* EXERCISE OBJECTIVE *
For this exercise, return exactly the lines of the material below that begin at the one with "Montos máximos por" and stop after the one with "Desfrute de alguns alojamentos típicos".

* SOURCE MATERIAL *
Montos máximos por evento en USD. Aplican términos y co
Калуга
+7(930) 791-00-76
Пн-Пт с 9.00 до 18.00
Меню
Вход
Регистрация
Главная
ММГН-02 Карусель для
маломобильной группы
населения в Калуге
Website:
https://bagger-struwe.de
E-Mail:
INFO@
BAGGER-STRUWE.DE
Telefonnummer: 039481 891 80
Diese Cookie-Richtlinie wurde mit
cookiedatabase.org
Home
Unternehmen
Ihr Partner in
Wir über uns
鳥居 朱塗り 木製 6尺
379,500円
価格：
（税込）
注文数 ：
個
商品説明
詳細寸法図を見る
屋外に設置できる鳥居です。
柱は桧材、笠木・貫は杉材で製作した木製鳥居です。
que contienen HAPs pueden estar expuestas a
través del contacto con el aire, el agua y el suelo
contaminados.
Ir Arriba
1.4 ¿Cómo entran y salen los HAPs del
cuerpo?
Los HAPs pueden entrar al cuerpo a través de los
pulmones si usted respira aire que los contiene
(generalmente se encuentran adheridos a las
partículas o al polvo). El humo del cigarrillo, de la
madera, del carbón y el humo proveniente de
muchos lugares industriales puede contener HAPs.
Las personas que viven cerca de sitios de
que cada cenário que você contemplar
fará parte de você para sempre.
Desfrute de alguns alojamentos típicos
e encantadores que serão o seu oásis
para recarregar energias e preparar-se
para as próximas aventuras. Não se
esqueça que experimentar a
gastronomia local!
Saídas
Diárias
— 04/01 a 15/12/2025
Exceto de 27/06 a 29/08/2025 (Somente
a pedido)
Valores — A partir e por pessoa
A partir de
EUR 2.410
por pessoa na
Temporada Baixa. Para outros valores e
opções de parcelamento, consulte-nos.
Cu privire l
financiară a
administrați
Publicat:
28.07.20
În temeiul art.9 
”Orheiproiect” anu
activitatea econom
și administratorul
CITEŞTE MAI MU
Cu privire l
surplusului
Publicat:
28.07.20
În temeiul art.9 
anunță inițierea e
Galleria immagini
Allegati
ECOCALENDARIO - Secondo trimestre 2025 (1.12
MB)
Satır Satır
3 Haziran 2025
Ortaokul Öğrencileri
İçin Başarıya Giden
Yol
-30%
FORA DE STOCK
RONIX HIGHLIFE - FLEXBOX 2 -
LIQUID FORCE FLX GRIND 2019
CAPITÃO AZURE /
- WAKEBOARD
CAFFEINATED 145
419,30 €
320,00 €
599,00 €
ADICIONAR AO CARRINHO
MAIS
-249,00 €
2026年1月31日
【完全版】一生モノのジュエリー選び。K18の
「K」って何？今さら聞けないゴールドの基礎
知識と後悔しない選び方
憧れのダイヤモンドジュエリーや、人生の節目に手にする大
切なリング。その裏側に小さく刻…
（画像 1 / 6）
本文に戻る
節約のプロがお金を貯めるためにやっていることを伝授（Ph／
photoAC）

---

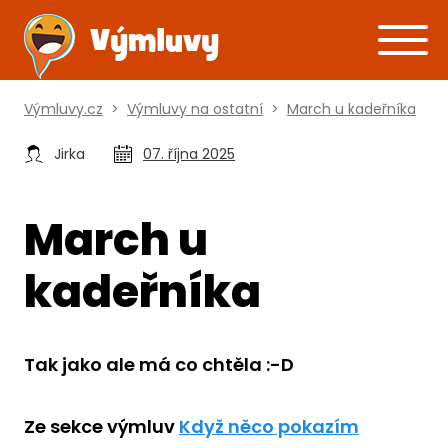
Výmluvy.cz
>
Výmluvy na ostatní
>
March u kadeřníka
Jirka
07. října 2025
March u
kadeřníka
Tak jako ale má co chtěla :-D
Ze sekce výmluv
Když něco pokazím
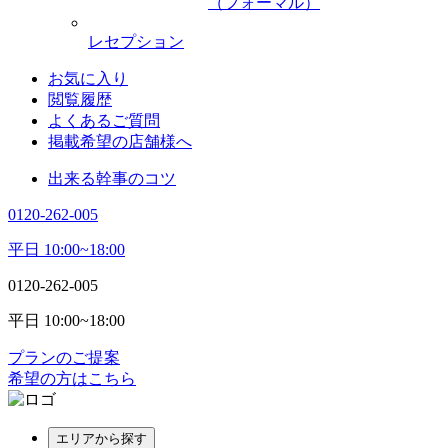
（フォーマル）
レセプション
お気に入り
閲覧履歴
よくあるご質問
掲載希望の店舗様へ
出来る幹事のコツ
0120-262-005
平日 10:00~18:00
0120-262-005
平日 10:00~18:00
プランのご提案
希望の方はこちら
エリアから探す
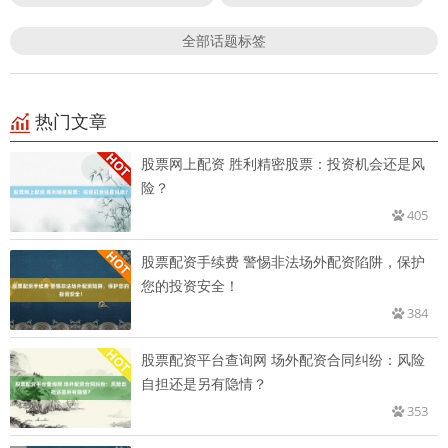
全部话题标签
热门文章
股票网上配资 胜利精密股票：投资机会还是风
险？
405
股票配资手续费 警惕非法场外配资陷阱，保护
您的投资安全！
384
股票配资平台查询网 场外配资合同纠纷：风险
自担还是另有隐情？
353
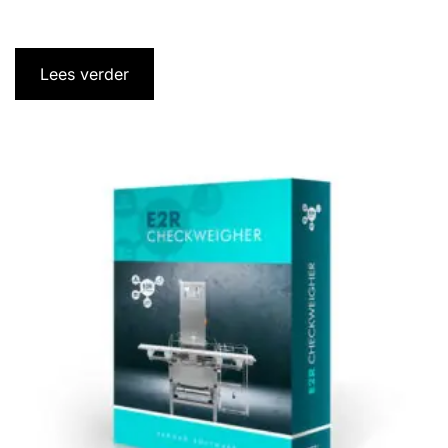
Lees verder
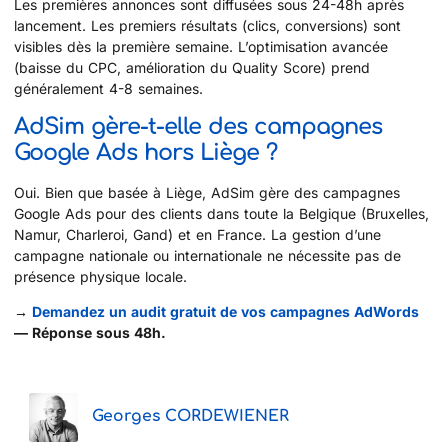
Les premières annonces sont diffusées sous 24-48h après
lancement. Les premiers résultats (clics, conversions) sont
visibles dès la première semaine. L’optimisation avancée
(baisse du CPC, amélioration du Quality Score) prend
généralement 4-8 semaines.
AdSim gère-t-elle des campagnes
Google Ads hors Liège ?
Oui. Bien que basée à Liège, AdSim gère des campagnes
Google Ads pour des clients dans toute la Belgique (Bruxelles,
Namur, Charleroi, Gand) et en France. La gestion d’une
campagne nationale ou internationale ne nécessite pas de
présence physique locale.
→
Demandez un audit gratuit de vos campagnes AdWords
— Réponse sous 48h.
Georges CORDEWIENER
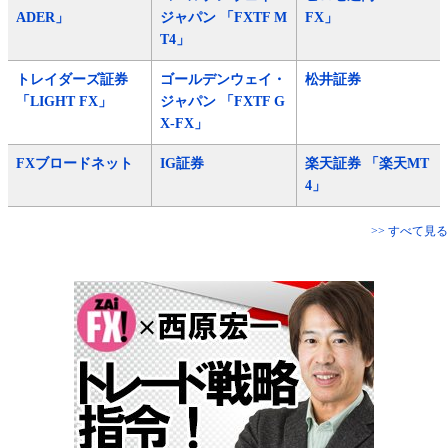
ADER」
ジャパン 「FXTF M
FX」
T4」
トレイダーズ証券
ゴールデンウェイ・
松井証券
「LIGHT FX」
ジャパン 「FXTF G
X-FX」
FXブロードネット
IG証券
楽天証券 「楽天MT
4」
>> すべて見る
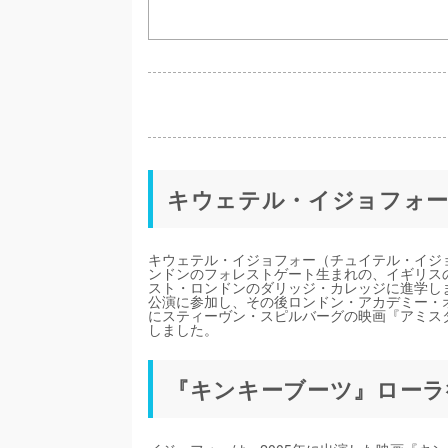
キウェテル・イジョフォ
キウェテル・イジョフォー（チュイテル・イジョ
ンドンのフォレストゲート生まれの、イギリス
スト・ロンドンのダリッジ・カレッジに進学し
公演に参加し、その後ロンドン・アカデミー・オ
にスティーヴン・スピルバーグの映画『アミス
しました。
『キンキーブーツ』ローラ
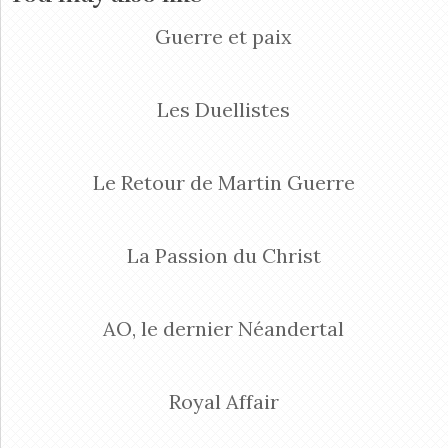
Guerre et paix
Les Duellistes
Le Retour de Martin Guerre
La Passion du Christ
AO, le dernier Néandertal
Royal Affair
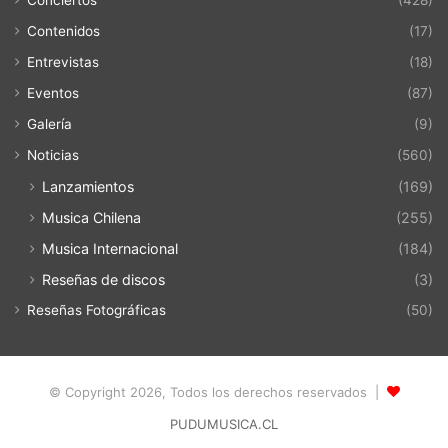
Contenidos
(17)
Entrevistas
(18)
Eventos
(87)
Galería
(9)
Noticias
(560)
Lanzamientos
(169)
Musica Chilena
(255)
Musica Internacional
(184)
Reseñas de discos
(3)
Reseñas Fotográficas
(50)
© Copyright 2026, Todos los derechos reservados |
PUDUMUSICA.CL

* * *

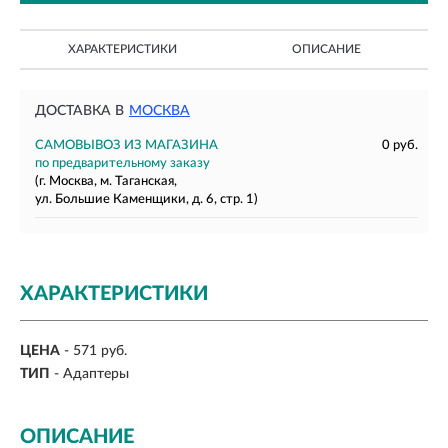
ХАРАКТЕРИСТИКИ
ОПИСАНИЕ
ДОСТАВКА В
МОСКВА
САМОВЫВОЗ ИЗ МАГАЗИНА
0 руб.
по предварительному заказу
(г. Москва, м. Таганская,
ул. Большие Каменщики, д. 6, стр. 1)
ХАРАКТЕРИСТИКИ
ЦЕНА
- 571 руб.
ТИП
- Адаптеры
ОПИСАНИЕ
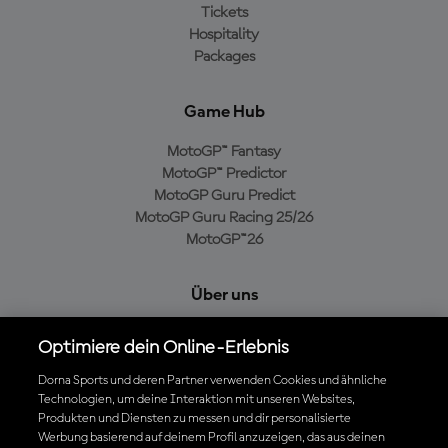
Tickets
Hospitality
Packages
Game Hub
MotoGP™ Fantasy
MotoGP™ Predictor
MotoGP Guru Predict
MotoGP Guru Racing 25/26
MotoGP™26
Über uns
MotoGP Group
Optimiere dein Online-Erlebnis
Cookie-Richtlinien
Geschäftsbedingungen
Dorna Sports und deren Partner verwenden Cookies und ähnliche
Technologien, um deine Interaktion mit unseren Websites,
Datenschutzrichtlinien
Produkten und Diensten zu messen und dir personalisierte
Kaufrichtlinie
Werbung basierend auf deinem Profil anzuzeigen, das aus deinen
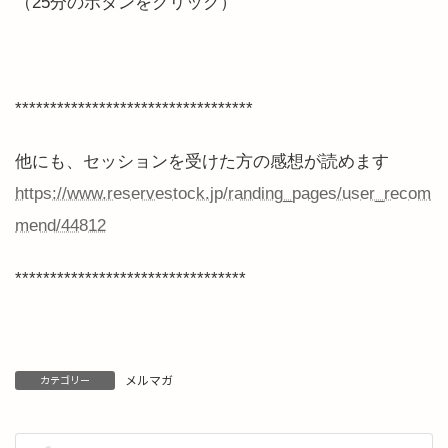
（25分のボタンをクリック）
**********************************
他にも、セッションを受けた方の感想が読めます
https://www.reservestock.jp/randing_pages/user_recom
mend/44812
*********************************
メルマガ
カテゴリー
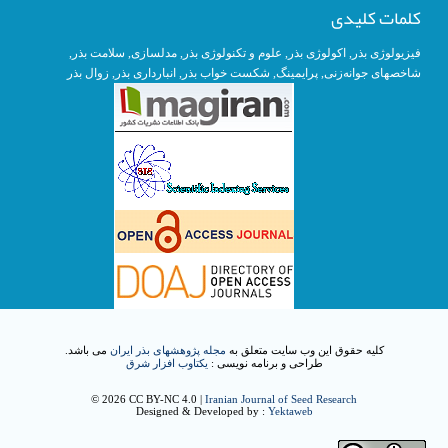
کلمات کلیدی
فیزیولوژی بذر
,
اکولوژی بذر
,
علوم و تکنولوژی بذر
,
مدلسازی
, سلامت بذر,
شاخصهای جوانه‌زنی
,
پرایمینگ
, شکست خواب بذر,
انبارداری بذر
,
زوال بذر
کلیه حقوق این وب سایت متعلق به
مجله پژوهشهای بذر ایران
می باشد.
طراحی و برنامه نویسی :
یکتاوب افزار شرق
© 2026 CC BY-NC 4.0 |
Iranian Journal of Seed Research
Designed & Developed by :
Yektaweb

* EXERCISE RESULT *
Montos máximos por evento en USD. Aplican términos y co
Калуга
+7(930) 791-00-76
Пн-Пт с 9.00 до 18.00
Меню
Вход
Регистрация
Главная
ММГН-02 Карусель для
маломобильной группы
населения в Калуге
Website:
https://bagger-struwe.de
E-Mail:
INFO@
BAGGER-STRUWE.DE
Telefonnummer: 039481 891 80
Diese Cookie-Richtlinie wurde mit
cookiedatabase.org
Home
Unternehmen
Ihr Partner in
Wir über uns
鳥居 朱塗り 木製 6尺
379,500円
価格：
（税込）
注文数 ：
個
商品説明
詳細寸法図を見る
屋外に設置できる鳥居です。
柱は桧材、笠木・貫は杉材で製作した木製鳥居です。
que contienen HAPs pueden estar expuestas a
través del contacto con el aire, el agua y el suelo
contaminados.
Ir Arriba
1.4 ¿Cómo entran y salen los HAPs del
cuerpo?
Los HAPs pueden entrar al cuerpo a través de los
pulmones si usted respira aire que los contiene
(generalmente se encuentran adheridos a las
partículas o al polvo). El humo del cigarrillo, de la
madera, del carbón y el humo proveniente de
muchos lugares industriales puede contener HAPs.
Las personas que viven cerca de sitios de
que cada cenário que você contemplar
fará parte de você para sempre.
Desfrute de alguns alojamentos típicos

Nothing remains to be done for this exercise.